REQUIRED WORK: Where the line containing "Point feature associated" appears, end your copy; everything from the first line of the records below up to and including it must be reproduced exactly.

AVAILABLE DATA:
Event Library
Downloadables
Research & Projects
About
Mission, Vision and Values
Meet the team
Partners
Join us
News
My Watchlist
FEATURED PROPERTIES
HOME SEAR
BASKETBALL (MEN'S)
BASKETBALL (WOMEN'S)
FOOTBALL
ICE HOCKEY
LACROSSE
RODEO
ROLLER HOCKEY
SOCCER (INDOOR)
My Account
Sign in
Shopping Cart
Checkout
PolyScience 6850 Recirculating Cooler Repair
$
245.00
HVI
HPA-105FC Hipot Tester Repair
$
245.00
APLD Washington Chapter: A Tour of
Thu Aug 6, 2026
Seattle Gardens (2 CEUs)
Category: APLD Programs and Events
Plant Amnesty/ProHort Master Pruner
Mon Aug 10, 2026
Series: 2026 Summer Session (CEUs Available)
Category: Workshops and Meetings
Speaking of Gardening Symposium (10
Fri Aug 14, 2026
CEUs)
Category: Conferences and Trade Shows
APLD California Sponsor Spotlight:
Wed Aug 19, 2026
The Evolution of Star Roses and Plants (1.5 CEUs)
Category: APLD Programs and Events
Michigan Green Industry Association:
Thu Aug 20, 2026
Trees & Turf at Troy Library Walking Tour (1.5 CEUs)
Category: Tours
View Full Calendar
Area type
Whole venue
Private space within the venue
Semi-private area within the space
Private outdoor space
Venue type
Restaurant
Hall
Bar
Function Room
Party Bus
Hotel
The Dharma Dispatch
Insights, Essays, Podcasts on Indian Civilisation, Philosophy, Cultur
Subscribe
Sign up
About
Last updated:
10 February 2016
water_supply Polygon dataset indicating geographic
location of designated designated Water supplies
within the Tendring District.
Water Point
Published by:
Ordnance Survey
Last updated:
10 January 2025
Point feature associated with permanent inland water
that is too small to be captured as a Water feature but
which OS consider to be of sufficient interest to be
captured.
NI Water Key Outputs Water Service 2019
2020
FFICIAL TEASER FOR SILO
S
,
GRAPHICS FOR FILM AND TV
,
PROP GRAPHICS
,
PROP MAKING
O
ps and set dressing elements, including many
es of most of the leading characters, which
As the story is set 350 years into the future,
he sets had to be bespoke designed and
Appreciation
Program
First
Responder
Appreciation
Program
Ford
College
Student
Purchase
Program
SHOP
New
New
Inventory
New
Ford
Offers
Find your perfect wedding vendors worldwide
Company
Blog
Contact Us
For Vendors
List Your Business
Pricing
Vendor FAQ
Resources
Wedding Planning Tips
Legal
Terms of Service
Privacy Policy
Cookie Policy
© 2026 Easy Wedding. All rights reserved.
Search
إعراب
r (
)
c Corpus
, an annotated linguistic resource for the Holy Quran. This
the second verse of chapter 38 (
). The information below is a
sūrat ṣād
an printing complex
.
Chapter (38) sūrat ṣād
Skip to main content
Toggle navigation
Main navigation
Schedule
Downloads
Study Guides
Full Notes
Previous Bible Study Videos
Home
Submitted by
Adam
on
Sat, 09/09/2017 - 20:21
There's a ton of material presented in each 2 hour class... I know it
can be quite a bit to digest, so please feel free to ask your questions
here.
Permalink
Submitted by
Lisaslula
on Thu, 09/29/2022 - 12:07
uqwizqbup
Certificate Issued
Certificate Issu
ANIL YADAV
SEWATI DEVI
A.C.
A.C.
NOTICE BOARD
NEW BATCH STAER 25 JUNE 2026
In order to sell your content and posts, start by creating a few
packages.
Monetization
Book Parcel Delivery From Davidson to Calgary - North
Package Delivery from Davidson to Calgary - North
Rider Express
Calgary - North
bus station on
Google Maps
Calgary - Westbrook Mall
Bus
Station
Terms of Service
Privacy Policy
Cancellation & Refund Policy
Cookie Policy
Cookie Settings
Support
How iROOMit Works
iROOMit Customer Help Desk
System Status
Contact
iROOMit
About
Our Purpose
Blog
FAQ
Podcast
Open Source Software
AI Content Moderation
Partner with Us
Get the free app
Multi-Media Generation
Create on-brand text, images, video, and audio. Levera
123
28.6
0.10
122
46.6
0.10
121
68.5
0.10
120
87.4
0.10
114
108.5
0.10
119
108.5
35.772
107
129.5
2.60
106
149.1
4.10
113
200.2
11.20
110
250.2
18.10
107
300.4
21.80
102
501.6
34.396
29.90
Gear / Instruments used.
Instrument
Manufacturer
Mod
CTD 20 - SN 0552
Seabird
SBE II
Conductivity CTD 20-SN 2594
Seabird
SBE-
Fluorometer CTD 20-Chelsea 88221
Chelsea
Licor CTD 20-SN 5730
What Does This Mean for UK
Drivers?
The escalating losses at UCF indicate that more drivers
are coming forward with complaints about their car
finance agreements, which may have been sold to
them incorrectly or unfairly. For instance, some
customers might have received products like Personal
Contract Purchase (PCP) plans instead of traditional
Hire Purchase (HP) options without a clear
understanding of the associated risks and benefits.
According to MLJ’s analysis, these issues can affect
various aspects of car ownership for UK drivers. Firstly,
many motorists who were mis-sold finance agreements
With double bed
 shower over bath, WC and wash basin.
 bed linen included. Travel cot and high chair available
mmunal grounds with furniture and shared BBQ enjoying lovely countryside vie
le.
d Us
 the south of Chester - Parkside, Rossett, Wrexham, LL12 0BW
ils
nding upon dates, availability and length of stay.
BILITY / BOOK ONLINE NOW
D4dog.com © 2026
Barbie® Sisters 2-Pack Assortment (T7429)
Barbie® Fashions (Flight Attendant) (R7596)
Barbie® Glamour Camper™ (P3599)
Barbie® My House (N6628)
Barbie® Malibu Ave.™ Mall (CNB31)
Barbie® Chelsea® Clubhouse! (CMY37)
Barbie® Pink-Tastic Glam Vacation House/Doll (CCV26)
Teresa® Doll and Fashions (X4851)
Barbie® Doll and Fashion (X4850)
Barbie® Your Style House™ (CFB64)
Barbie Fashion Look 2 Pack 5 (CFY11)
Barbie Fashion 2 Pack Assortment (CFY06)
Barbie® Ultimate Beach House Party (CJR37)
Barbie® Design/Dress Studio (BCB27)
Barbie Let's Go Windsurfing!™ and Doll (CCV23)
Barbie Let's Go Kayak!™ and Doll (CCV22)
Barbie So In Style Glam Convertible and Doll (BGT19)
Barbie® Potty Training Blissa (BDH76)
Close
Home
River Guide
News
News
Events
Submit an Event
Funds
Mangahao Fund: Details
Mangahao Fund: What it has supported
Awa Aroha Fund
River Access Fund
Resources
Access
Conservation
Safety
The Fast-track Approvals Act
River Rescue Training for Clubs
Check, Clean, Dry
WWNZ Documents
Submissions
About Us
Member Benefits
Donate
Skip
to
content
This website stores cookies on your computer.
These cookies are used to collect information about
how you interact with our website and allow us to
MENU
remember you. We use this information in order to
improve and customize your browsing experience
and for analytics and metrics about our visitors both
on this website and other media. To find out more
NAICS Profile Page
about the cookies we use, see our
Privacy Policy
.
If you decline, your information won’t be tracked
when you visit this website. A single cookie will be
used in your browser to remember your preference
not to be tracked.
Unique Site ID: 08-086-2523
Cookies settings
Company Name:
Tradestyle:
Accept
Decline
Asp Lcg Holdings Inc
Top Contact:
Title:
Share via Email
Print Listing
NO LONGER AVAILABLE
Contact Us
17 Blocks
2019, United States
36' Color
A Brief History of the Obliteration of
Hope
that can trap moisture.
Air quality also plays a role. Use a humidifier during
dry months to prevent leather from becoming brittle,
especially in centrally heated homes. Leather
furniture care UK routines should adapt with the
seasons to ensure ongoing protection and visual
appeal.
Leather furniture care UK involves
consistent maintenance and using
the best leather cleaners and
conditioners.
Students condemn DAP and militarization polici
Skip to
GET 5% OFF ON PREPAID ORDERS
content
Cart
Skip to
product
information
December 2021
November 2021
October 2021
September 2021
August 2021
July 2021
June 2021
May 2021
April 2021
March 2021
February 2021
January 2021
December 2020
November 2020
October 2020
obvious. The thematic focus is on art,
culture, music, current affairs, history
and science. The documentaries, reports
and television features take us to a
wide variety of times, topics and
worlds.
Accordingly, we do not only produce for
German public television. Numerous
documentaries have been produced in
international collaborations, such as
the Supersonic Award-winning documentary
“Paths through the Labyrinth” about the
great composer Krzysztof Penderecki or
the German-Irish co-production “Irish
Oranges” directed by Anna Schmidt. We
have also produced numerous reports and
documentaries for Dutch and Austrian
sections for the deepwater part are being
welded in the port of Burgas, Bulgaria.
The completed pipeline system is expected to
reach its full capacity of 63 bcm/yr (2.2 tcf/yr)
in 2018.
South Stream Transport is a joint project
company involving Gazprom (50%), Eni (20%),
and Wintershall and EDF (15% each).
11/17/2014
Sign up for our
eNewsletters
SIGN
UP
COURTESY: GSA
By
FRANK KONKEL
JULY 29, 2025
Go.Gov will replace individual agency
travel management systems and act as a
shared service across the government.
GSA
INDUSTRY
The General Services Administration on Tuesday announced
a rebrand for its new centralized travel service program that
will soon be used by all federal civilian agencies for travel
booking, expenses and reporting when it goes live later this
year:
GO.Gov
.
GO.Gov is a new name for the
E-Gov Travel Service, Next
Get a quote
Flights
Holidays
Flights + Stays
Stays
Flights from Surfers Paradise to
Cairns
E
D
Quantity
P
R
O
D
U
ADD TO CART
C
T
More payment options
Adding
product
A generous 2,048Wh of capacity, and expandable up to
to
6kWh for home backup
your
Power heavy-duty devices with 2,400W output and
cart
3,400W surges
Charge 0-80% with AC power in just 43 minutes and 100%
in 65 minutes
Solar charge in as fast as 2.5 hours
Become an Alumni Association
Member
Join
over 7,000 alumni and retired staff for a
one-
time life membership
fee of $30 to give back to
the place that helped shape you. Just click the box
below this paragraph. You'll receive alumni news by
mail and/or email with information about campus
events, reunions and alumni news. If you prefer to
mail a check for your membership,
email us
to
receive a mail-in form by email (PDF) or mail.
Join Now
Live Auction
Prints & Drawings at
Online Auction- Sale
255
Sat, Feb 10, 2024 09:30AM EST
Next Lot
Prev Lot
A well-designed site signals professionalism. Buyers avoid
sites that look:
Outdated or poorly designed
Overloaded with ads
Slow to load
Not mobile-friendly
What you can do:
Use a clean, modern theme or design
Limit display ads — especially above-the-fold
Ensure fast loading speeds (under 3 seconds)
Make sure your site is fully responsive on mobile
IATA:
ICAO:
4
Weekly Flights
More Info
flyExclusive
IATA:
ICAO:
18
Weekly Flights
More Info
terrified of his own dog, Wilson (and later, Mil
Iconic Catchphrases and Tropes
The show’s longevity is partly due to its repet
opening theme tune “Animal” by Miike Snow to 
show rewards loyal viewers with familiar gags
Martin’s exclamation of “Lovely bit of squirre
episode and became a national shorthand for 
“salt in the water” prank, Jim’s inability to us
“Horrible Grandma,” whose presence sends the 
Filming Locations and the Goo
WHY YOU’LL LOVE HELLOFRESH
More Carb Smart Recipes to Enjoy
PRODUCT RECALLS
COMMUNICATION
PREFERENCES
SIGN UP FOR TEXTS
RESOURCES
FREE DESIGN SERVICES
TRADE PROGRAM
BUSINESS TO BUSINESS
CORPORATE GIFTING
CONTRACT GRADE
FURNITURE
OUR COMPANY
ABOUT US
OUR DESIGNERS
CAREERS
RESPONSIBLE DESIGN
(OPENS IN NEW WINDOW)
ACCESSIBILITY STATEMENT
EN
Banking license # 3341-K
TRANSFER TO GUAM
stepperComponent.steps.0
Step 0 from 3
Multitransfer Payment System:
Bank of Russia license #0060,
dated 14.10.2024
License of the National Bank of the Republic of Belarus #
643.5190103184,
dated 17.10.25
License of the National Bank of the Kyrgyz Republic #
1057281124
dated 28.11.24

OUTPUT FOR THIS EXERCISE:
Event Library
Downloadables
Research & Projects
About
Mission, Vision and Values
Meet the team
Partners
Join us
News
My Watchlist
FEATURED PROPERTIES
HOME SEAR
BASKETBALL (MEN'S)
BASKETBALL (WOMEN'S)
FOOTBALL
ICE HOCKEY
LACROSSE
RODEO
ROLLER HOCKEY
SOCCER (INDOOR)
My Account
Sign in
Shopping Cart
Checkout
PolyScience 6850 Recirculating Cooler Repair
$
245.00
HVI
HPA-105FC Hipot Tester Repair
$
245.00
APLD Washington Chapter: A Tour of
Thu Aug 6, 2026
Seattle Gardens (2 CEUs)
Category: APLD Programs and Events
Plant Amnesty/ProHort Master Pruner
Mon Aug 10, 2026
Series: 2026 Summer Session (CEUs Available)
Category: Workshops and Meetings
Speaking of Gardening Symposium (10
Fri Aug 14, 2026
CEUs)
Category: Conferences and Trade Shows
APLD California Sponsor Spotlight:
Wed Aug 19, 2026
The Evolution of Star Roses and Plants (1.5 CEUs)
Category: APLD Programs and Events
Michigan Green Industry Association:
Thu Aug 20, 2026
Trees & Turf at Troy Library Walking Tour (1.5 CEUs)
Category: Tours
View Full Calendar
Area type
Whole venue
Private space within the venue
Semi-private area within the space
Private outdoor space
Venue type
Restaurant
Hall
Bar
Function Room
Party Bus
Hotel
The Dharma Dispatch
Insights, Essays, Podcasts on Indian Civilisation, Philosophy, Cultur
Subscribe
Sign up
About
Last updated:
10 February 2016
water_supply Polygon dataset indicating geographic
location of designated designated Water supplies
within the Tendring District.
Water Point
Published by:
Ordnance Survey
Last updated:
10 January 2025
Point feature associated with permanent inland water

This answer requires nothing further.